My deterministic model would serve as a set of constants. My nondeterministic model would provide my on-the-fly operable data and would be serialized to a savegame file to maintain game state between play sessions. The data store will be an embedded SQL Compact database.

So I might want to create relations between my Attributes table (deterministic model) and my BeingAttributeModifiers table (nondeterministic model), but how do I set that up across models?

 Det model/db       Nondet model/db
 ____________       ________________________
|Attributes  |     |PlayerAttributeModifiers|
|------------|     |------------------------|
|Id          |     |Id                      |
|Name        |     |AttributeId             |
|Description |     |SourceId                |
 ------------      |Value                   |
                    ------------------------

Should I use two separate models (edmx) that transact with a single database containing both deterministic-type and nondeterministic-type tables? Or should/can I use two separate databases in one model? Or two models each with their own database?

With distinct models/dbs it seems like this will get really complicated and I'll end up fighting EF a lot, rolling my own transaction code, and generally losing out on a lot of the advantages of the framework.

I know these are vague questions, I'm just looking for a sanity check before I forge ahead any further.

A: 

In my humble opinion, trying to put all of the useful data into only two tables is a recipe for pain.

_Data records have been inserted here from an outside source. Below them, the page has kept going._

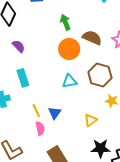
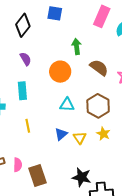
orange circle: (69, 49) -> (60, 72), moved
blue triangle: (55, 113) -> (61, 134), moved
yellow triangle: (91, 120) -> (80, 138), moved, turned -40
pink semicircle: (40, 128) -> (18, 165), moved

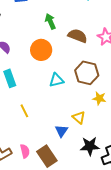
blue triangle: (61, 134) -> (61, 131), moved
yellow triangle: (80, 138) -> (79, 117), moved

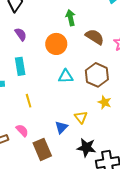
pink semicircle: (25, 151) -> (22, 130), moved, turned -40

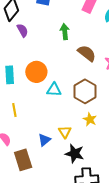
purple semicircle: (21, 34) -> (22, 30), moved
orange circle: (56, 44) -> (36, 72), moved
black star: (86, 148) -> (75, 154), moved

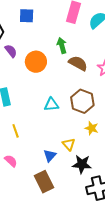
green arrow: (65, 32) -> (62, 45), moved
orange circle: (36, 72) -> (36, 62), moved
brown rectangle: (23, 160) -> (44, 182), moved

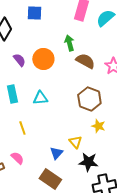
purple semicircle: (11, 51) -> (19, 60), moved
cyan triangle: (51, 105) -> (40, 98), moved
brown rectangle: (44, 182) -> (50, 179), turned -30

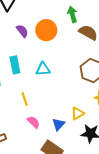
yellow triangle: (75, 142) -> (78, 113), turned 40
pink semicircle: (17, 158) -> (33, 122), moved

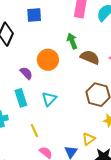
purple semicircle: (22, 31) -> (26, 73), moved
cyan triangle: (43, 69) -> (49, 99), turned -35

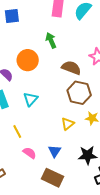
brown semicircle: (90, 57) -> (71, 68), moved
yellow triangle: (89, 139) -> (68, 124), moved

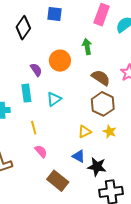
blue triangle: (55, 151) -> (79, 156), moved, turned -48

The way it's worked most successfully for me in the past is to have a separate table per type of "thing." E.g. there was a weapons table with information about weapon visual representation and (visual and game) effects, another table with all of the static enemy data (this you're calling deterministic) and yet another table with all of the dynamic enemy data (which you call non-deterministic). So on and so forth.

While I had a strong motivation to treat all of the enemies "polymorphically," I didn't have any need or desire to handle weapons and enemies together; there was no overlap in functionality so it made sense to me to keep their data separate. Jamming their static bits together and jamming their dynamic bits together would just lead to a lot of useless/unimportant/error-causing data. Enemies had references into the weapons table, and weapons had references into the VFX and sound tables, each containing vastly different data from the others.

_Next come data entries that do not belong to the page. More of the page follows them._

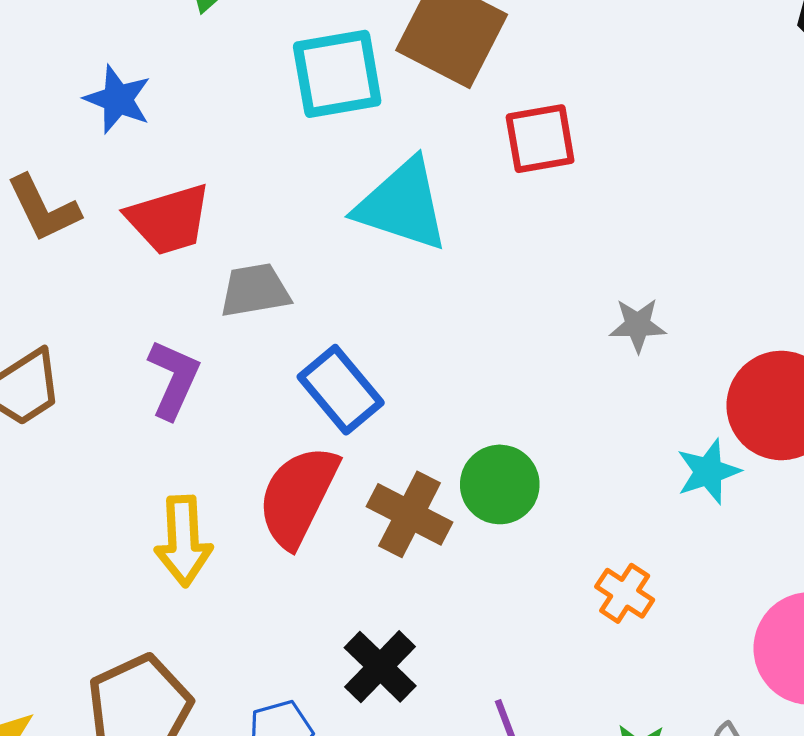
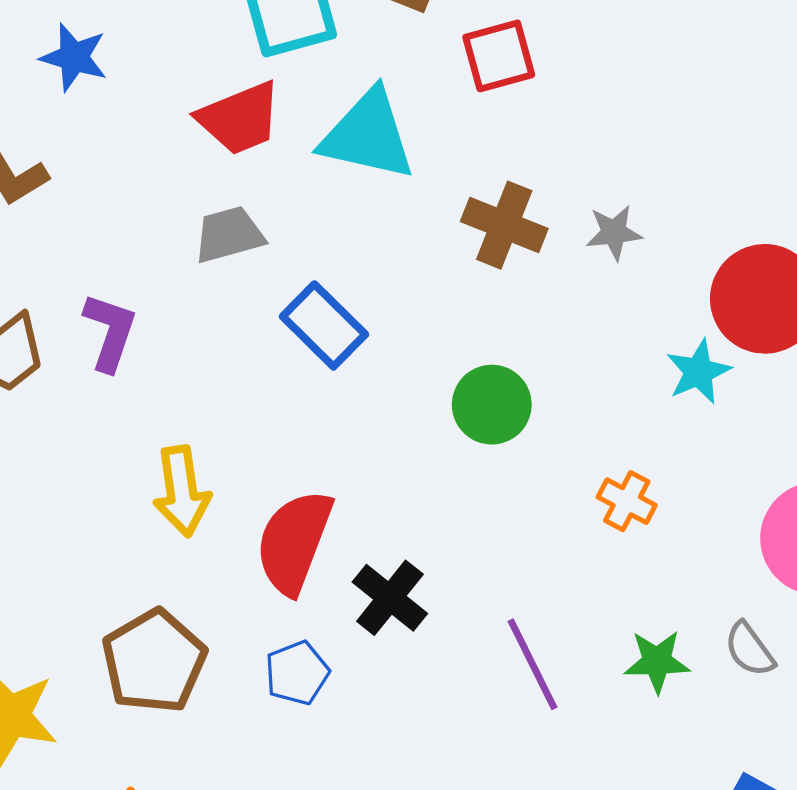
red trapezoid: (169, 219) -> (240, 118), moved
purple L-shape: (174, 379) -> (110, 332), moved
red semicircle: (298, 496) -> (294, 542), moved
brown cross: (410, 514) -> (504, 225), moved

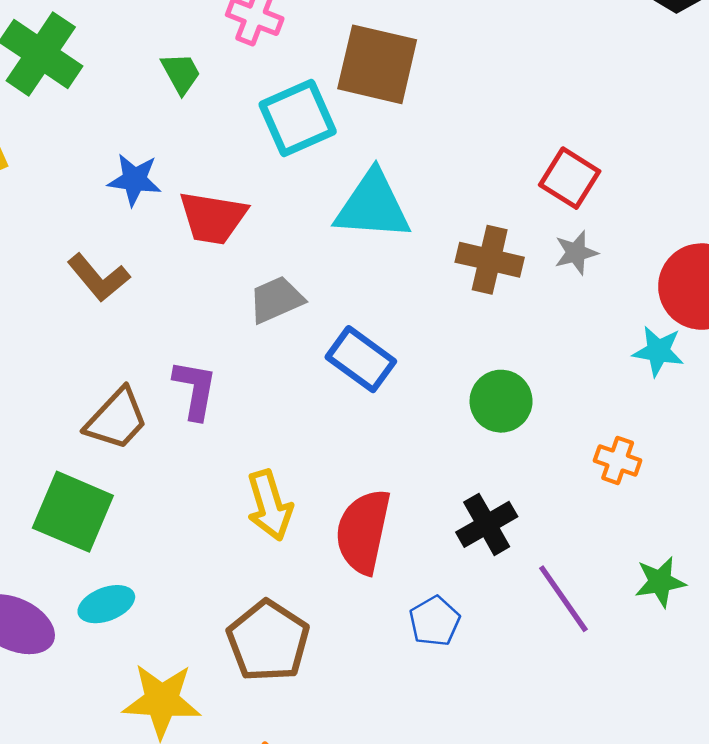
red square: (499, 56) -> (570, 178), moved, turned -34
red trapezoid: (240, 118) -> (213, 218), moved, turned 40
cyan star: (698, 372) -> (658, 351), turned -30
black cross: (390, 598) -> (487, 524), moved, turned 30
blue pentagon: (297, 673) -> (435, 621), moved

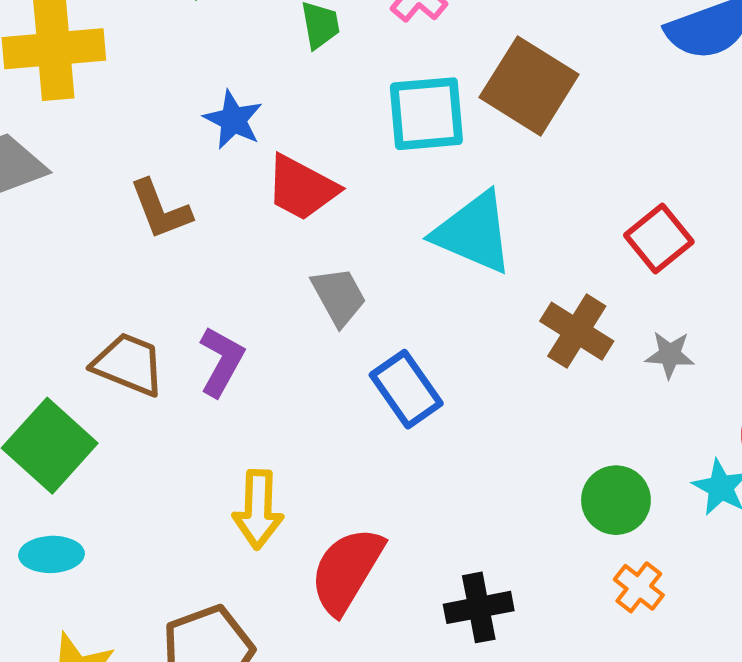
red square: (570, 178) -> (659, 239), moved
gray trapezoid: (276, 300) -> (339, 296), turned 66
green circle: (501, 401) -> (616, 500), moved
brown trapezoid: (117, 419) -> (129, 364), turned -130

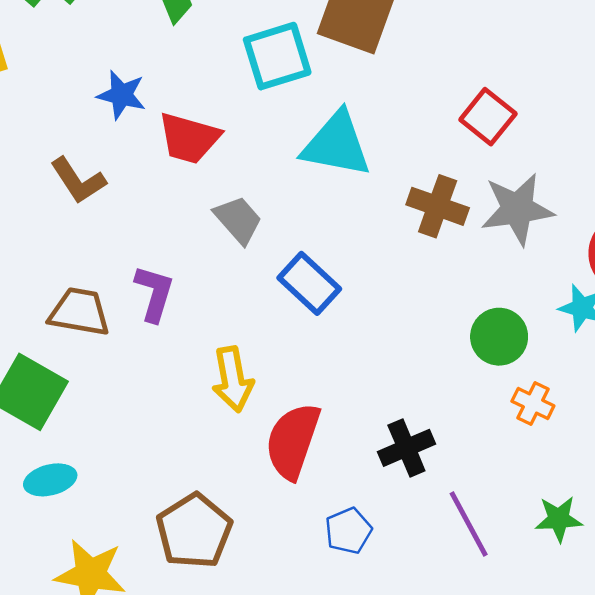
gray star: (670, 355) -> (517, 209), size x1.8
yellow arrow: (258, 509) -> (233, 379), moved

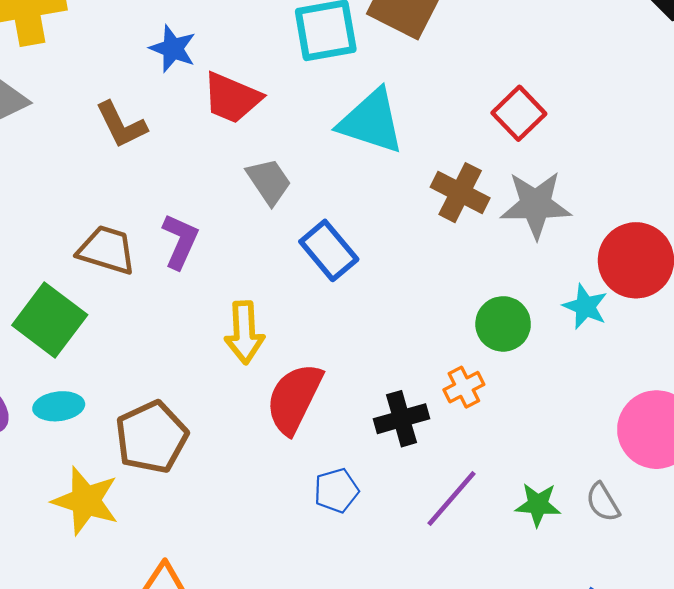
orange cross: (533, 403) -> (464, 387), moved, turned 30
purple line: (469, 524) -> (451, 499), turned 62
brown pentagon: (194, 531) -> (151, 437), moved

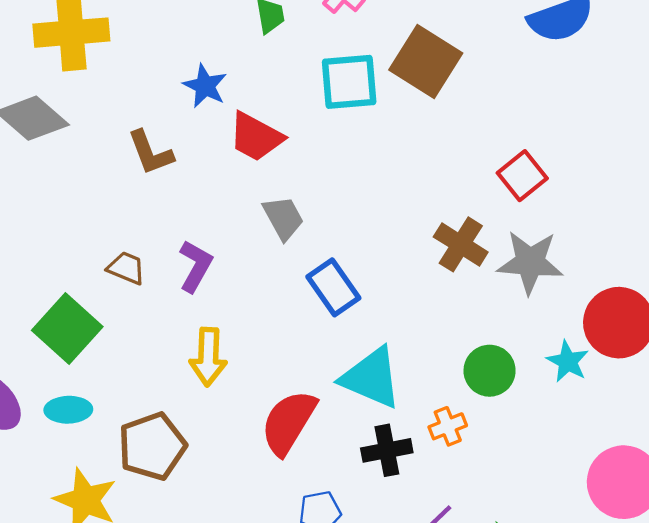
cyan triangle: (371, 121) -> (371, 378), moved
brown trapezoid: (107, 250) -> (126, 268), size x0.7
yellow arrow: (244, 332) -> (208, 357), moved

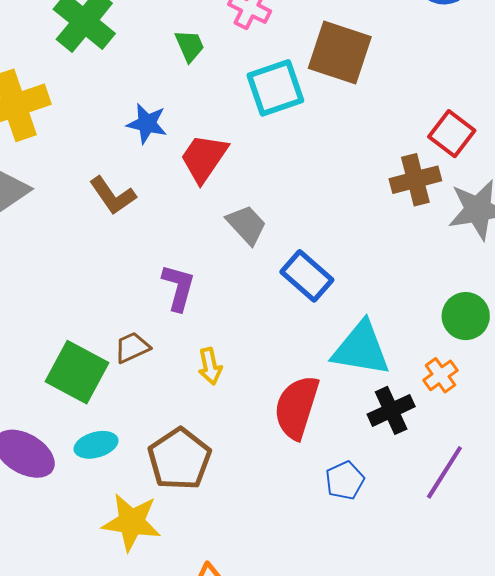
red trapezoid: (256, 137) -> (204, 158), turned 110
brown cross: (461, 244) -> (415, 180), moved, turned -33
brown trapezoid: (126, 268) -> (132, 348), moved, turned -33
yellow arrow: (208, 357) -> (210, 366), size x0.7

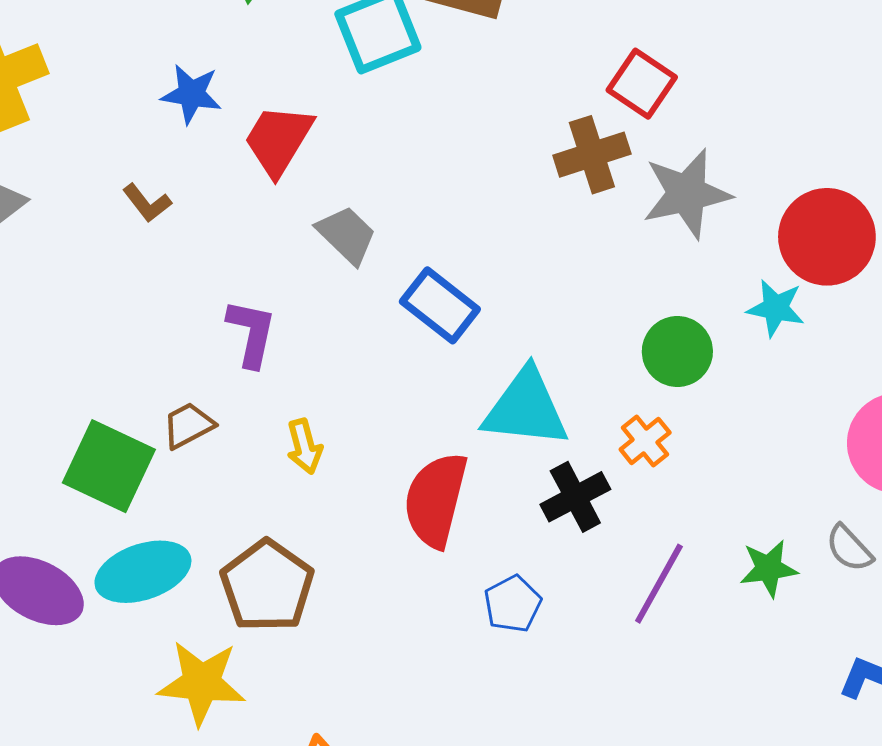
brown L-shape: (113, 196) -> (147, 203), size x0.7
cyan ellipse: (96, 445) -> (143, 572), size x1.5

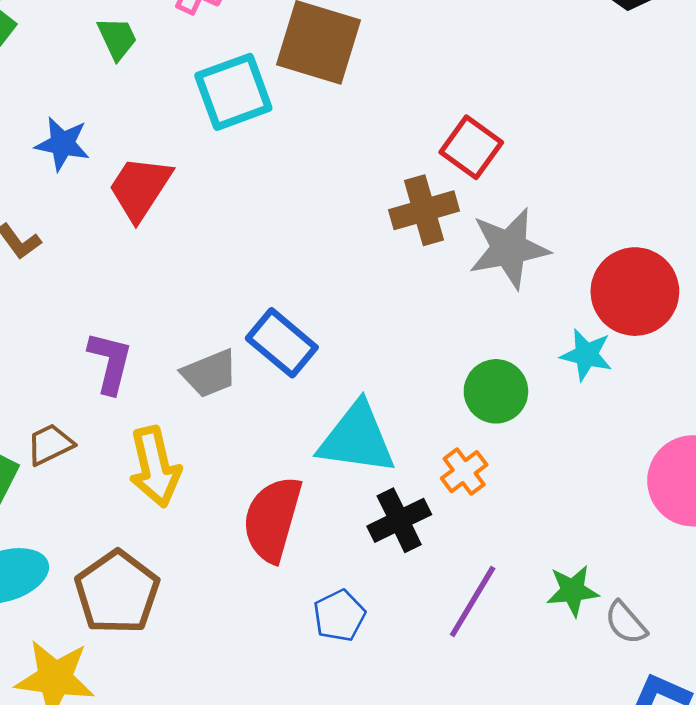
gray trapezoid: (347, 235) -> (210, 373), moved, turned 112
yellow arrow: (304, 446) -> (155, 467), size x1.6
gray semicircle: (849, 548) -> (626, 623), moved

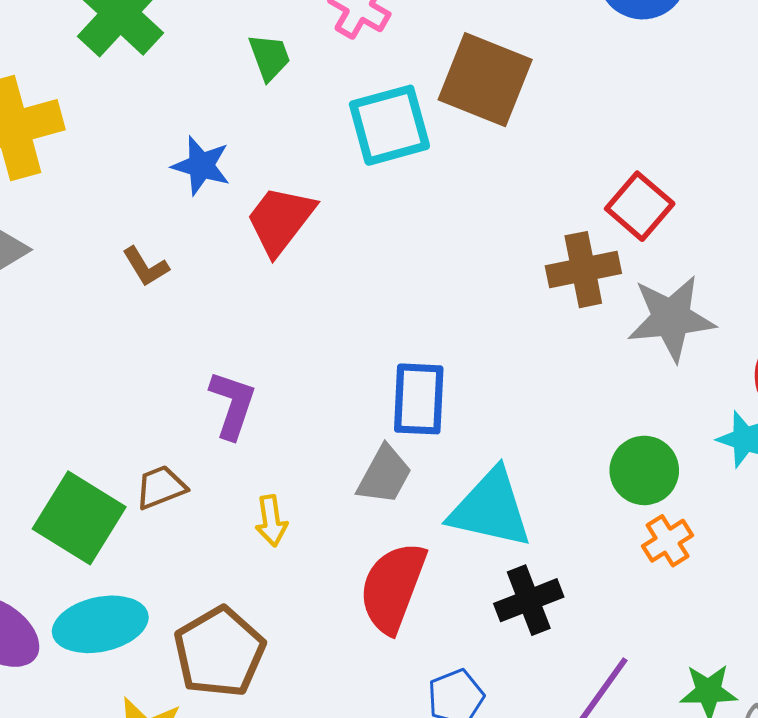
blue rectangle: (282, 343) -> (419, 399), turned 48
gray trapezoid: (210, 373) -> (384, 475), moved, turned -44
yellow arrow: (155, 467) -> (271, 521), size x0.6
orange cross: (464, 472) -> (668, 541), moved

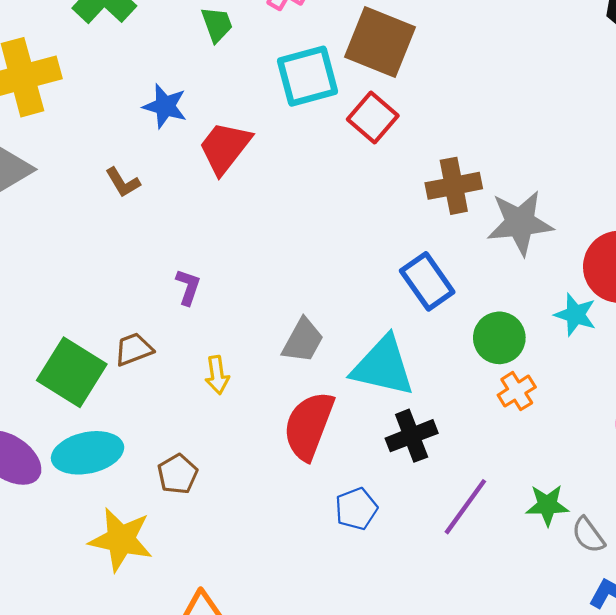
red square: (640, 206) -> (373, 117), moved
blue rectangle: (419, 399) -> (427, 281), moved, turned -38
purple L-shape: (233, 405) -> (188, 287), size x0.7
brown pentagon: (219, 652) -> (177, 474), size x0.6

I can't authoritatively speak to your database model, but if I were to implement such a thing my first motivation would be to keep these "tables" as I'm calling them (as they were static data in some cases compiled and others loaded into my program) separate and not try to pick and choose the appropriate fields when accessing elements; that seems like a waste of energy to be honest. It's likely that the various sets of data will change, too, and it seems like things could get really hairy if you wanted to remove a field from one of the datasets that the other dataset was still using.

dash-tom-bang
Well I'm not shoving all my data into two tables, I was simply illustrating *with* two tables (in separate data models) the differences between the types of data I'm modelling - stuff that would almost never change (deterministic) and stuff that was much less predictable (nondeterministic). My question is really about how to create relationships across these models.
Superstringcheese
A: 

Easiest solution today: One EDMX, one database, multiple tables in that database.

Yes your EDMX can become huge but there's hope that in the future Microsoft will provide ways to manage things better.